The Social Security Administration needs more money to solve its customer service problems, a top SSA official told lawmakers Tuesday.
SSA handles customer service for Medicare as well as for the Social Security retirement income and disability insurance programs.
Grace Kim, deputy commissioner for operations at the SSA, said the agency is depending on Congress to supply the cash it needs to get service levels at its 24 call centers and 1,200 field offices up to acceptable levels.
SSA suffers from severe understaffing, the situation is getting worse, and “we are at our lowest staffing levels in 25 years,” Kim said at the hearing, which was organized by the House Ways and Means Social Security subcommittee. “This has been driven by years of insufficient funding and hiring freezes, compounded by unprecedented attrition.”

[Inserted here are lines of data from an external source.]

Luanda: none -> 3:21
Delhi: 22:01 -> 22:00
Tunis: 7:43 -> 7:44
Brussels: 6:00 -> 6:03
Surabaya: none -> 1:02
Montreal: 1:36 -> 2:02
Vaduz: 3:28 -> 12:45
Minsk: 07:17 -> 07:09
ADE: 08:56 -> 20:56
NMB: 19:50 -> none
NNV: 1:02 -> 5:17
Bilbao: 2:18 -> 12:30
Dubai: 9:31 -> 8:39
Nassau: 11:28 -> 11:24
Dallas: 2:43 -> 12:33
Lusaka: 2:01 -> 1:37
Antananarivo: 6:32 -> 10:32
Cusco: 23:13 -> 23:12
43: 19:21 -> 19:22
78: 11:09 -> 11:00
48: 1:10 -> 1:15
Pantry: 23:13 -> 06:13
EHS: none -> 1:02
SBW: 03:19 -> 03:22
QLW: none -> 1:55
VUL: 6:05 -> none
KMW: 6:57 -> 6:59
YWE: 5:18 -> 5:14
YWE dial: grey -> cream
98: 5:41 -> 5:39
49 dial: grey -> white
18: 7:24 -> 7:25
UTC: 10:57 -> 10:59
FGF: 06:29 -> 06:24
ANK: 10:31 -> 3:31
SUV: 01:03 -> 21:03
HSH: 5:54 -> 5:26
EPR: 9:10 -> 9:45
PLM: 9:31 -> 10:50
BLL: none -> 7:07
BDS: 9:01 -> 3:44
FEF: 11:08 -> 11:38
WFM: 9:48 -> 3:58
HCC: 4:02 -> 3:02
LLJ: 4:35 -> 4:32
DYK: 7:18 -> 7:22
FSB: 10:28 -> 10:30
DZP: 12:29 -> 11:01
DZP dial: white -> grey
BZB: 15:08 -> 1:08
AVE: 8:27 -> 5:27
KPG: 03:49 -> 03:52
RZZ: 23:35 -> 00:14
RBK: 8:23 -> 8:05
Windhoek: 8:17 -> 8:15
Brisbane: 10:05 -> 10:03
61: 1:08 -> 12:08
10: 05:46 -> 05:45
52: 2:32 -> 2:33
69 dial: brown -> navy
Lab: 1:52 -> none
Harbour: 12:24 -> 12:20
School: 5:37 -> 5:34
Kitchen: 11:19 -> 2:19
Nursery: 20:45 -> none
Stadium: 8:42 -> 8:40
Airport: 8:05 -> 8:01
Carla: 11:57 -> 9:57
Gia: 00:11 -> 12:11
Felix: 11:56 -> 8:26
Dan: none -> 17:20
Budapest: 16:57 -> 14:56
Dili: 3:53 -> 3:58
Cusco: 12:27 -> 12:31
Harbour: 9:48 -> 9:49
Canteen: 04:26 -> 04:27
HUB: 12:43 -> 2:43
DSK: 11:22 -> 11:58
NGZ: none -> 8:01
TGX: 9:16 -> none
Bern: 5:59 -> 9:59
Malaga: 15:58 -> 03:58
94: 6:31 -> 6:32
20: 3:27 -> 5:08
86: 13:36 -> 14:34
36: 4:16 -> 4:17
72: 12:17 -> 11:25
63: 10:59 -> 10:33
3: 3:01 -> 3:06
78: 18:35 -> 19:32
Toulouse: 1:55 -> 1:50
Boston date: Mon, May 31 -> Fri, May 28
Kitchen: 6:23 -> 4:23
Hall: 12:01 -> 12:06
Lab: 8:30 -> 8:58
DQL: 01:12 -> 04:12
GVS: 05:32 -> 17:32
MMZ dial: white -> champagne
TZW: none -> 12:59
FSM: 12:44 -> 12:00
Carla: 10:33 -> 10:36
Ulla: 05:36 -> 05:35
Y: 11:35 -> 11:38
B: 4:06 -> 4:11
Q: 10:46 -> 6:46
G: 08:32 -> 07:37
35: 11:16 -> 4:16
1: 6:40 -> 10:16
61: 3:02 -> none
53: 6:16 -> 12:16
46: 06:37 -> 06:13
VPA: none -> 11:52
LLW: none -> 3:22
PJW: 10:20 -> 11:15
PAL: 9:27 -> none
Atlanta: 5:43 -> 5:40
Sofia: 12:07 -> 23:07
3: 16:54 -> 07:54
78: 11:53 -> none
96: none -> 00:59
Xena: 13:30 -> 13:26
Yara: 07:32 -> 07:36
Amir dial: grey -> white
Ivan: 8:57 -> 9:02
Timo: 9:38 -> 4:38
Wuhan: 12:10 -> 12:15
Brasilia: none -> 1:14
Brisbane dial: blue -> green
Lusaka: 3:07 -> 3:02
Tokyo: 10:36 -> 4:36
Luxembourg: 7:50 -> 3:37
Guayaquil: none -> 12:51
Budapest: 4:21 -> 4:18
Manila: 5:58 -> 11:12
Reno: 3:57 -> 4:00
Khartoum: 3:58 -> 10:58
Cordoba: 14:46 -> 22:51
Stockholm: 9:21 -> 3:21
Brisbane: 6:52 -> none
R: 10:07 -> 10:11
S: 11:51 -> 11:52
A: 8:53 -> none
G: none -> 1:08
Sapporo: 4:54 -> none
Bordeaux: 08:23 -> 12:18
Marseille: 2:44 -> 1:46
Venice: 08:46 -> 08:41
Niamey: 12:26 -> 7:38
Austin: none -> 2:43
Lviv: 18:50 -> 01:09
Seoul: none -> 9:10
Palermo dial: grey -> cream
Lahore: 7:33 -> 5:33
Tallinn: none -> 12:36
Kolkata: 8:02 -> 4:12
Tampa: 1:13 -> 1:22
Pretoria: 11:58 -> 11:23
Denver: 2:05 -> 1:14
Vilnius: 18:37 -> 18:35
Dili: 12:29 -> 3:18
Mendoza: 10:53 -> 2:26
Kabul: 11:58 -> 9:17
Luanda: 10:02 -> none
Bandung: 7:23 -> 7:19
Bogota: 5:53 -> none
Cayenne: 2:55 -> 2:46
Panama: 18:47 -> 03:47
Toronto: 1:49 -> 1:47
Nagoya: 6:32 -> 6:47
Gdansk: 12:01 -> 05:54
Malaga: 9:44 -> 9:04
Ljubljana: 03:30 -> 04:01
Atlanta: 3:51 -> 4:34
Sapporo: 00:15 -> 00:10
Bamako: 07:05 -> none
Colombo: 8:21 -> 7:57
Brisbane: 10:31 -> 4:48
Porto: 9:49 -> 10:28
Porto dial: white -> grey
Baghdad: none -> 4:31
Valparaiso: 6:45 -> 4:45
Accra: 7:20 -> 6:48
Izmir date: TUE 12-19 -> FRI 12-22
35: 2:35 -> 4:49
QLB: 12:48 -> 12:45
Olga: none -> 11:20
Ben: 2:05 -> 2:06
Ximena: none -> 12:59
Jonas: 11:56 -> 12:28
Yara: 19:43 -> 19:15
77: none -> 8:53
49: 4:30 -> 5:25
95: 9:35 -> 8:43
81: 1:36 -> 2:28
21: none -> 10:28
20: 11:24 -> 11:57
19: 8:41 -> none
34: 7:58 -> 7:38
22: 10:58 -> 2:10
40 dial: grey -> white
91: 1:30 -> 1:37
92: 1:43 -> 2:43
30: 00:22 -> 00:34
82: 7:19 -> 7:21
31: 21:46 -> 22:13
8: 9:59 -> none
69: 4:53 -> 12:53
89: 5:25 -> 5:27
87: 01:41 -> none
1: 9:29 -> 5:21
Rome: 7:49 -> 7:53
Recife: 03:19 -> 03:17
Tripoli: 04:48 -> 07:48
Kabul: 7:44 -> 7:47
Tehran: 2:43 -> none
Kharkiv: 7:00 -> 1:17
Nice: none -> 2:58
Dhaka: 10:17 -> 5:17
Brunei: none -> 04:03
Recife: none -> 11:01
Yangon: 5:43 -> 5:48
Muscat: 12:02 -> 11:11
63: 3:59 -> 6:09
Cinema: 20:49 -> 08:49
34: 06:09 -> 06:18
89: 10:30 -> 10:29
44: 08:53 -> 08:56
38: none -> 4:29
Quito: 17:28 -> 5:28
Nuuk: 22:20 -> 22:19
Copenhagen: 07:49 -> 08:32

The subcommittee organized the hearing in response to reports of severe SSA service problems during the COVID-19 pandemic.
What It Means
If you have clients that have any problems with their Social Security or Medicare benefits, such as complications caused by identity proofing and identity theft, their well-being may depend partly on how Congress and SSA handle the customer service concerns.
The number of Social Security beneficiaries has increased to 65 million this year, from 54 million in 2010.
SSA’s inflation-adjusted budget has fallen by 14% over that same period, to $13 billion in federal fiscal year 2021, which ended Sept. 30, 2021.
SSA now has a total of about 60,000 employees, including 43,000 employees in the field offices.
President Joe Biden’s administration has proposed increasing SSA’s operating budget to $14.8 billion in federal fiscal year 2023, which starts Oct. 1.
The proposed 2023 funding level would be 14% higher than the 2021 funding level, and 12% higher than the estimated funding level for the current fiscal year.
The COVID-19 pandemic added to SSA’s challenges.